Глаза Валентины Михайловны увлажняются: внуки – больное место.

– Ты думаешь о нашем реноме? Папа высоко взлетел, но ты его можешь очень низко опустить, Марина! Ты его можешь очень низко нагнуть!

– Папа, у тебя есть реноме?

Сергей Юрьевич подмигивает:

– Нету. Зачем мне реноме?

– Опять двадцать пять! Это дом сумасшедших! Ноги здесь моей больше не будет! Два идиота! Два идиота и больше ничего!

Идет к выходу. Возвращается за забытой сумочкой, принюхивается, швыряет на пол.

– Сюда написала кошка! Когда я возвращаюсь домой после вас, из мой сумочки несет мочой!

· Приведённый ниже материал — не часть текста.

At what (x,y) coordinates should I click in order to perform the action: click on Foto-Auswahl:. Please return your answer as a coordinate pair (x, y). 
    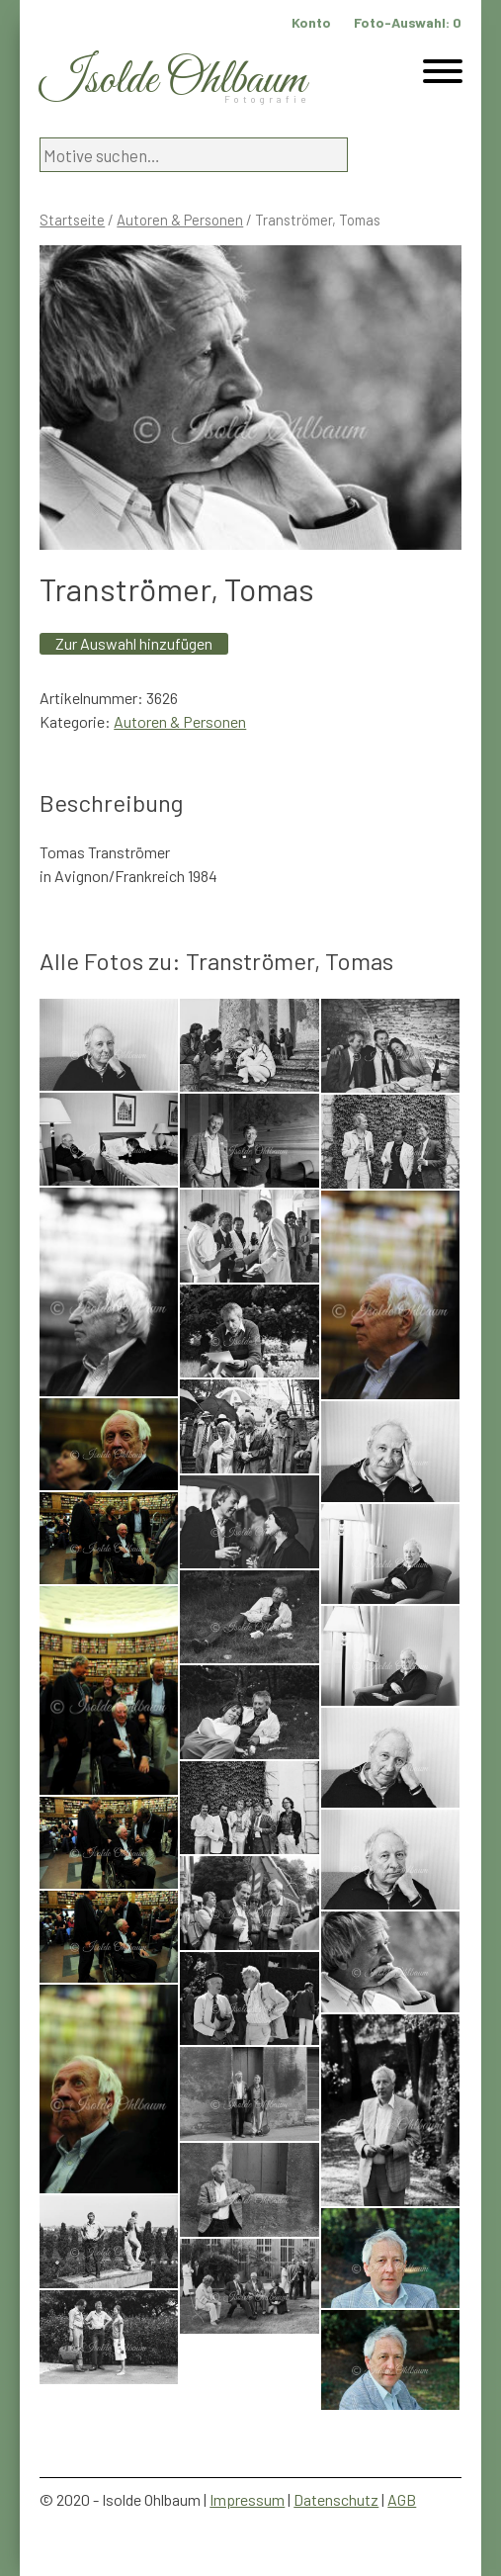     Looking at the image, I should click on (407, 22).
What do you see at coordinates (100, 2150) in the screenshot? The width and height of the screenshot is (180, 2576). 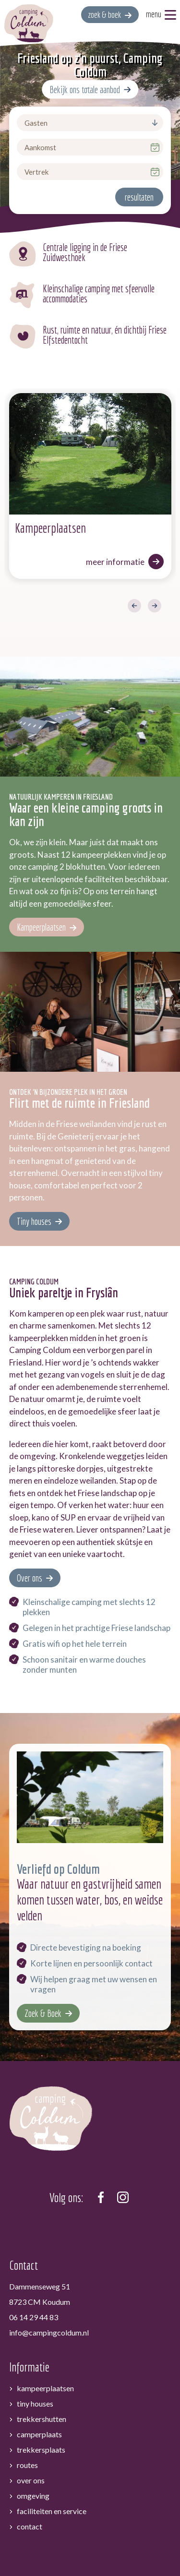 I see `[https://www.facebook.com/campingcoldum]` at bounding box center [100, 2150].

Вера обычно не очень вежлива:

– Не писала Груша!

– А я говорю написала! Ваша кошка мстит мне! Ваша кошка – мерзавка! Она как торпеда устремляется к моей сумке!

– Не писала Груша!

Валентина Михайловна стучит ногами:

– Писала! Писала!

Вера обреченно сдается:

– Ну хорошо, написала…

Валентина Михайловна подбирает сумочку:

– Так бы и сказала сразу!

В дверях оборачивается.

– Так бы и сказала сразу, нахалка!

Вера злорадно кричит вслед:

– Написала! Написала!

– Ну, конечно! Что еще может произойти в этом идиотском доме? Ничего!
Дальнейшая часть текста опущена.